Staff Recognition Awards

Terrence CampFor more information on Staff Recognition Week, May 20–24, click here.

Terrance Camp

Athletic Attendant
Athletic Department
Chancellor’s Outstanding Staff Award

Terrance Camp is one of four athletic attendants working in the Mizzou Sport Park in Intercollegiate Athletics. His job requires the ability to juggle multiple tasks and handle people with grace. His role is vital to the organization and execution of MU athletic events. He covers the gamut: football, men’s and women’s basketball, gymnastics, soccer, swimming and diving, tennis, track and field, softball, wrestling, and baseball.

His positive attitude and perpetual smile makes Camp stand out in his position as athletic attendee, nominators say. He has the ability to handle requests, complaints and, yes, compliments with grace.

Camp always is the first to take on a project or volunteer to help others finish their work. Plus, he does everything without a complaint, a nominator said.

His exuberance makes others want to work alongside him. Camp also mentors some of the younger staff on being all you can be while on the job.

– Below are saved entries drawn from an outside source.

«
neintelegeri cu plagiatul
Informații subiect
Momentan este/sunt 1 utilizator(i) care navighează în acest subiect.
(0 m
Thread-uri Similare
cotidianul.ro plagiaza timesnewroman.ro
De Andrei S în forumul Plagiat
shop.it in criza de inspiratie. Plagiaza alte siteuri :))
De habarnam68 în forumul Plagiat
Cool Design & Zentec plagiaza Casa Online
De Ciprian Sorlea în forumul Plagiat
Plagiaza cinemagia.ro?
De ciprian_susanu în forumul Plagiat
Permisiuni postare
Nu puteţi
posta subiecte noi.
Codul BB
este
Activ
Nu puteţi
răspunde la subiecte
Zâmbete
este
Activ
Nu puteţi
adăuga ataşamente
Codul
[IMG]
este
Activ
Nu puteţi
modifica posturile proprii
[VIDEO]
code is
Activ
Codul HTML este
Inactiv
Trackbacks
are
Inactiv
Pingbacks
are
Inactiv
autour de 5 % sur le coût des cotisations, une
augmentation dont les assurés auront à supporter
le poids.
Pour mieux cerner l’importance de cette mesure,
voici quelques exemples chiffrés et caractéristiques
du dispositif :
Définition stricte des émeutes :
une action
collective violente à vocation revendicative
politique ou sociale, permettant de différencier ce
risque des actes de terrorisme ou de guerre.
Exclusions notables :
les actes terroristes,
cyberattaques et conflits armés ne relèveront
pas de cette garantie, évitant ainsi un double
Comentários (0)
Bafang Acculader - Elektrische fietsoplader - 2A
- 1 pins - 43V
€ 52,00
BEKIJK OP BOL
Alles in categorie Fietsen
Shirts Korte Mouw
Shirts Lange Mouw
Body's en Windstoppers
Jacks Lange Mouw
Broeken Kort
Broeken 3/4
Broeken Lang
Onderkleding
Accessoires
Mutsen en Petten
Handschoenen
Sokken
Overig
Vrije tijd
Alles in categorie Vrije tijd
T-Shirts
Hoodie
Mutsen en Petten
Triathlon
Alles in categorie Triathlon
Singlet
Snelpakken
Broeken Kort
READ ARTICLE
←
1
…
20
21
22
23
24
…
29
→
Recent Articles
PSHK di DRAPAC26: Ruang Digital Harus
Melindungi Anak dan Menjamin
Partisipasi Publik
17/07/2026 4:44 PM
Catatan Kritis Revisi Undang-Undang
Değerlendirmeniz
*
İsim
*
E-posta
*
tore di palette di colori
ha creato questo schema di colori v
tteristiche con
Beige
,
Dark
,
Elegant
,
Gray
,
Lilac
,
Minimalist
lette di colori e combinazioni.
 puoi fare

“From the first day he stepped into the department, I knew that Terrance was a rare breed,” one of his nominators said.

“He is the definition of what it is to be a true human being, a gentleman and, most of all, a hero.”

Steven HeinrichSteven Heinrich

Research Maintenance Technician
Division of Biological Sciences
College of Arts and Science
Chancellor’s Outstanding Staff Award

Steven Heinrich’s job doesn’t stop when the lights are switched off at the end of the day. As a research maintenance technician for the biology department, if something breaks down at 3 a.m., Heinrich is there to assess the problem and find a solution.

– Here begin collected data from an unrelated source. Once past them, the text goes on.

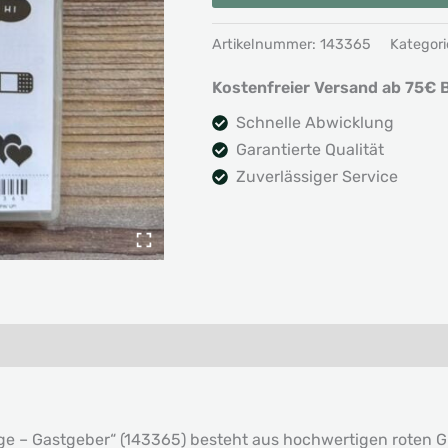
Klare
Artikelnummer:
143365
Kategori
Aussage
-
Kostenfreier Versand ab 75€ B
Gastgeber
Schnelle Abwicklung
Menge
Garantierte Qualität
Zuverlässiger Service
ge – Gastgeber“ (143365) besteht aus hochwertigen roten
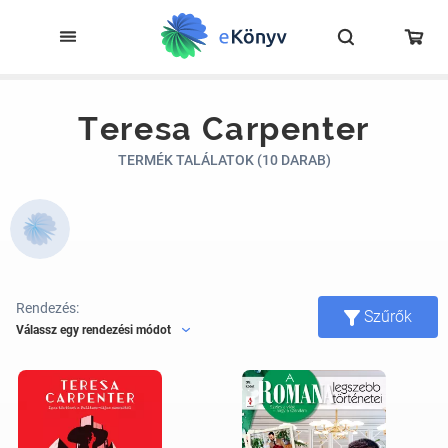
Teresa Carpenter
TERMÉK TALÁLATOK (10 DARAB)
Rendezés:
Szűrők
Válassz egy rendezési módot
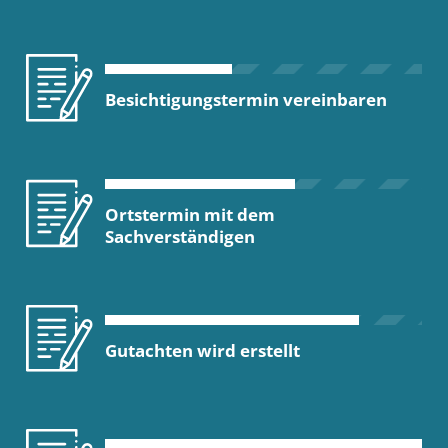
Besichtigungstermin vereinbaren
Ortstermin mit dem
Sachverständigen
Gutachten wird erstellt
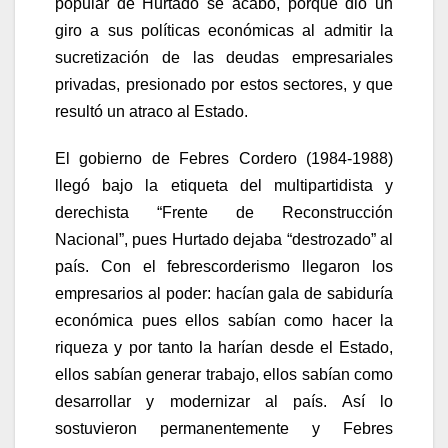
popular de Hurtado se acabó, porque dio un
giro a sus políticas económicas al admitir la
sucretización de las deudas empresariales
privadas, presionado por estos sectores, y que
resultó un atraco al Estado.
El gobierno de Febres Cordero (1984-1988)
llegó bajo la etiqueta del multipartidista y
derechista “Frente de Reconstrucción
Nacional”, pues Hurtado dejaba “destrozado” al
país. Con el febrescorderismo llegaron los
empresarios al poder: hacían gala de sabiduría
económica pues ellos sabían como hacer la
riqueza y por tanto la harían desde el Estado,
ellos sabían generar trabajo, ellos sabían como
desarrollar y modernizar al país. Así lo
sostuvieron permanentemente y Febres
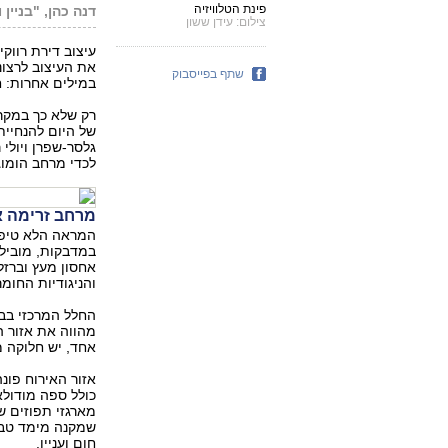
פינת הטלוויזיה
דנה כהן, "בניין ו
צילום: עידן ששון
עיצוב דירת רווק
את העיצוב לרצונו
שתף בפייסבוק
במילים אחרות: ח
רק שלא כך במקר
של היום להנחיית
גלסר-שפרן ויולי 
לכדי מרחב הומוג
מרחב זרימה א
המראה הלא טיפו
במדבקות, מוביל
אחסון מעץ וברזל
והניגודיות החומר
החלל המרכזי בב
מהווה את אזור ה
אחד, יש חלוקה מ
אזור האירוח פונ
כולל ספה מודולא
מארגזי תפוזים ש
שמקנה מימד טבעי
חום ועניין.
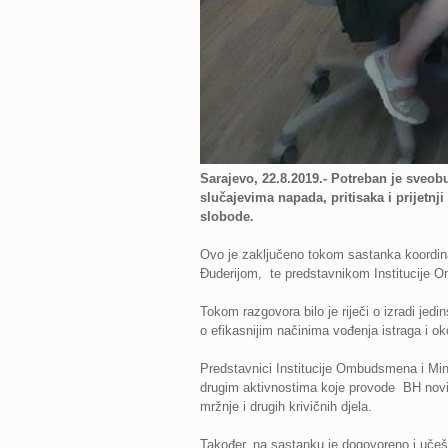
Sarajevo, 22.8.2019.- Potreban je sveobu
slučajevima napada, pritisaka i prijetnj
slobode.
Ovo je zaključeno tokom sastanka koordina
Đuderijom, te predstavnikom Institucije
Tokom razgovora bilo je riječi o izradi jed
o efikasnijim načinima vođenja istraga i 
Predstavnici Institucije Ombudsmena i Minis
drugim aktivnostima koje provode BH novina
mržnje i drugih krivičnih djela.
Također, na sastanku je dogovoreno i učeš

The Mr. Fix-It of Tucker and Lefevre halls, and Tucker and Botany greenhouses, Heinrich is responsible for maintaining all research and teaching equipment — from autoclaves and growth chambers to air conditioning equipment and compressors — used by students and faculty. Heinrich also helps build research equipment for graduate student research projects.

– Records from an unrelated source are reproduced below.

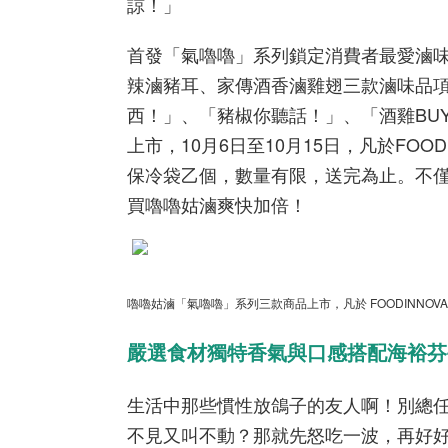
諒！」
首發「氣嚕嚕」系列鎖定消費者最愛滷
辣滷豬耳、家傳酒香滷雞翅三款滷味品
西！」、「豬椒你聽話！」、「酒雞BU
上市，10月6日至10月15日，凡於FOO
保冷袋乙個，數量有限，送完為止。不僅如
買嚕嚕姑滷爽快加倍！
嚕嚕姑滷「氣嚕嚕」系列三款商品上市，凡於 FOODINNOV
嚴選食材獨特香氣與口感搭配海裕芬
生活中那些慣性放鴿子的友人啊！別總
不見又叫不動？那就先怒吃一波，再好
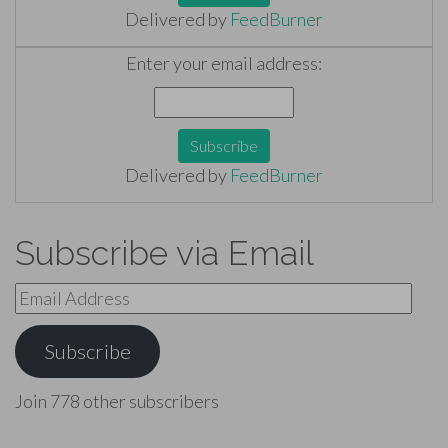
Delivered by
FeedBurner
Enter your email address:
Delivered by
FeedBurner
Subscribe via Email
Email
Address
Subscribe
Join 778 other subscribers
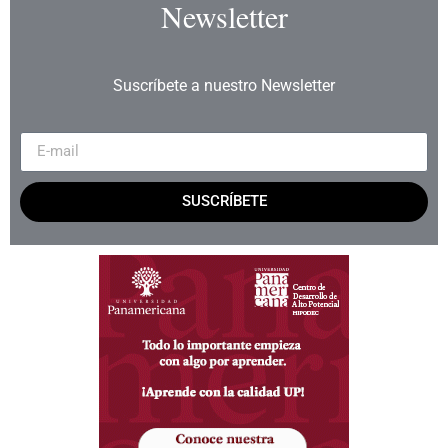
Newsletter
Suscríbete a nuestro Newsletter
SUSCRÍBETE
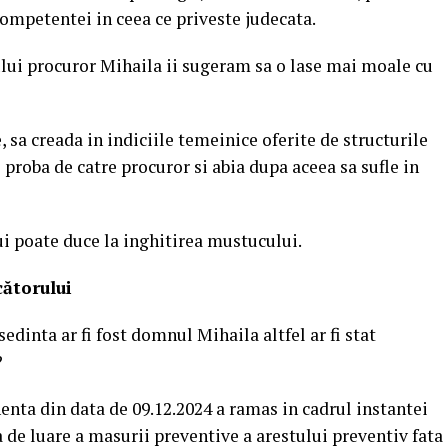
ompetentei in ceea ce priveste judecata.
ui procuror Mihaila ii sugeram sa o lase mai moale cu
 sa creada in indiciile temeinice oferite de structurile
proba de catre procuror si abia dupa aceea sa sufle in
ui poate duce la inghitirea mustucului.
cătorului
dinta ar fi fost domnul Mihaila altfel ar fi stat
?
enta din data de 09.12.2024 a ramas in cadrul instantei
 de luare a masurii preventive a arestului preventiv fata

“He fixes everything that needs to be fixed,” said Barbara Sonderman, coordinator of greenhouse facilities, “and he fixes it so well, and builds equipment so well that it hardly ever needs to be replaced or fixed again if he has worked on it. Our department really needs four or five Steves.”

Heinrich gets requests from professors, graduate students and staff, and his to-do list expands daily with new requests to build new equipment or fix old equipment. In an effort to conserve resources and save the department money, Heinrich recycles and reuses materials and equipment parts whenever possible.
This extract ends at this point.